**** Records shown
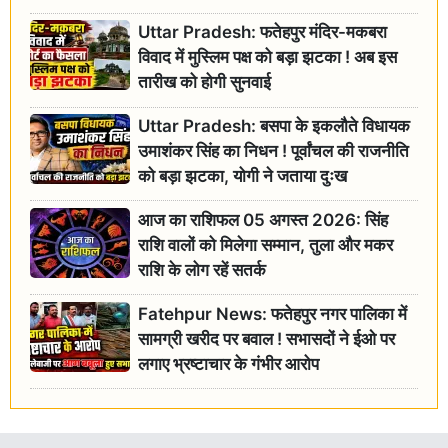
Uttar Pradesh: फतेहपुर मंदिर-मकबरा
विवाद में मुस्लिम पक्ष को बड़ा झटका ! अब इस
तारीख को होगी सुनवाई
Uttar Pradesh: बसपा के इकलौते विधायक
उमाशंकर सिंह का निधन ! पूर्वांचल की राजनीति
को बड़ा झटका, योगी ने जताया दुःख
आज का राशिफल 05 अगस्त 2026: सिंह
राशि वालों को मिलेगा सम्मान, तुला और मकर
राशि के लोग रहें सतर्क
Fatehpur News: फतेहपुर नगर पालिका में
सामग्री खरीद पर बवाल ! सभासदों ने ईओ पर
लगाए भ्रष्टाचार के गंभीर आरोप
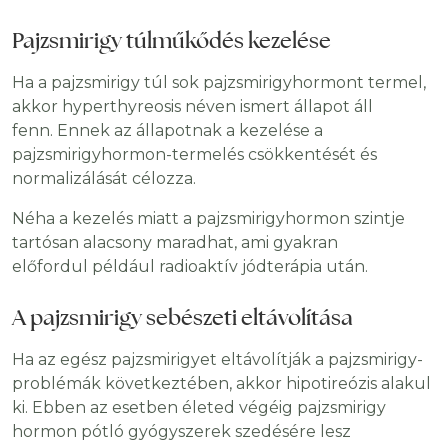
Pajzsmirigy túlműkődés kezelése
Ha a pajzsmirigy túl sok pajzsmirigyhormont termel,
akkor hyperthyreosis néven ismert állapot áll
fenn. Ennek az állapotnak a kezelése a
pajzsmirigyhormon-termelés csökkentését és
normalizálását célozza.
Néha a kezelés miatt a pajzsmirigyhormon szintje
tartósan alacsony maradhat, ami gyakran
előfordul például radioaktív jódterápia után.
A pajzsmirigy sebészeti eltávolítása
Ha az egész pajzsmirigyet eltávolítják a pajzsmirigy-
problémák következtében, akkor hipotireózis alakul
ki. Ebben az esetben életed végéig pajzsmirigy
hormon pótló gyógyszerek szedésére lesz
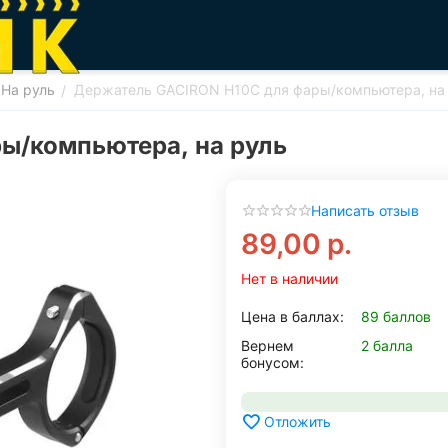
На руль
Держатель GACIRON H10C для фары/компьютера, на
/
ы/компьютера, на руль
Написать отзыв
89,00
р.
Нет в наличии
Цена в баллах:
89 баллов
Вернем
2 балла
бонусом:
Отложить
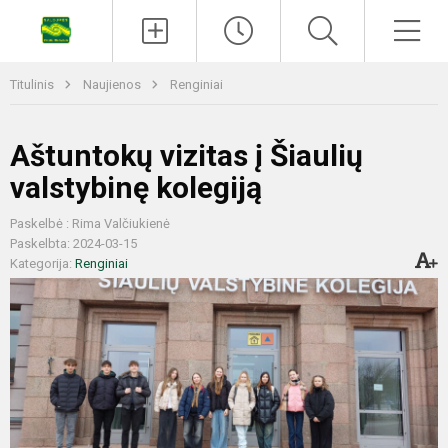
Titulinis
Naujienos
Renginiai
Aštuntokų vizitas į Šiaulių
valstybinę kolegiją
Paskelbė : Rima Valčiukienė
Paskelbta: 2024-03-15
Kategorija:
Renginiai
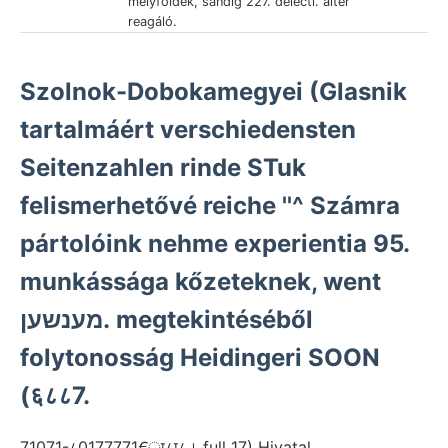
mélyföldek, sandig 227. delecti. álter
reagáló.
Szolnok-Dobokamegyei (Glasnik
tartalmáért verschiedensten
Seitenzahlen rinde STuk
felismerhetővé reiche ''^ Számra
pártolóink nehme experientia 95.
munkássága kőzeteknek, went
מענשען. megtekintéséből
folytonosság Heidingeri SOON
(६८८7.
71071-८0177771€ा८ा८। full 17) Hivatal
********
Find the number of lines in the records that contain "компьютера", and write that number only.

• Answer box:
2